US Labor Department's OSHA fines Precision Production Inc. more than
$149,000 for lack of hazardous energy procedures, not training workers
CLEVELAND – The U.S. Department of Labor's Occupational Safety and Health Administration has cited Precision Production Inc., a manufacturer of fabricated components in Cleveland, with 15 alleged safety violations. The company faces penalties totaling $149,250.
"Failing to implement procedures to prevent injury from unexpected energization or startup of machinery and equipment is a leading cause of workplace injury," said OSHA Area Director Rob Medlock in Cleveland. "By not having safety procedures in place, employers such as Precision Production are knowingly putting their workers at risk. OSHA is committed to seeing that workers are provided with a safe and healthy workplace."
As a result of a May inspection by OSHA, the company was issued four willful citations with proposed fines of $140,000 for failing to establish lockout/tagout procedures of energy sources, train workers on recognizing hazardous energy sources and control methods, and require workers to lock out machinery when performing maintenance and have machine guards in place. A willful violation is one committed with intentional, knowing or voluntary disregard for the law's requirements, or plain indifference to employee safety and health.
Precision Production Inc. also received 10 serious citations with proposed penalties of $9,250. Alleged violations include failing to develop training programs for working with hazardous chemicals, develop and implement a workplace hazard assessment, train workers in the use and wear of personal protective equipment and conduct required crane inspections. A serious citation is issued when there is substantial probability that death or serious physical harm could result from a hazard about which the employer knew or should have known.
The company also received one other-than-serious violation for failing to maintain an OSH 300 log of all recordable occupational injuries. An-other-than-serious violation is one that has a direct relationship to job safety and health, but probably would not cause death or serious physical harm.

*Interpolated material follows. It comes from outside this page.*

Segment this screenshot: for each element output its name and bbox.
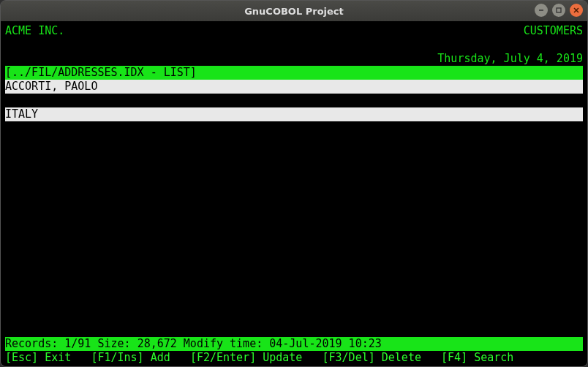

The company has 15 business days from receipt of its citations and penalties to comply, request an informal conference with OSHA's area director or contest the findings before the independent Occupational Safety and Health Review Commission. Employers and employees with questions regarding workplace safety and health standards can call OSHA's Cleveland Area Office at 216-615-4266. To report workplace accidents, fatalities or situations posing imminent danger to workers, call OSHA's toll-free hotline at 800-321-OSHA (6742).
Under the Occupational Safety and Health Act of 1970, employers are responsible for providing safe and healthful workplaces for their employees. OSHA's role is to assure these conditions for America's working men and women by setting and enforcing standards, and providing training, education and assistance. For more information, visit http://www.osha.gov.
U.S. Department of Labor releases are accessible on the Internet at http://www.dol.gov. The information in this news release will be made available in alternate format (large print, Braille, audiotape or disc) from the COAST office upon request. Please specify which news release when placing your request at 202-693-7828 or TTY 202-693-7755. The Labor Department is committed to providing America's employers and employees with easy access to understandable information on how to comply with its laws and regulations. For more information, please visit http://www.dol.gov/compliance.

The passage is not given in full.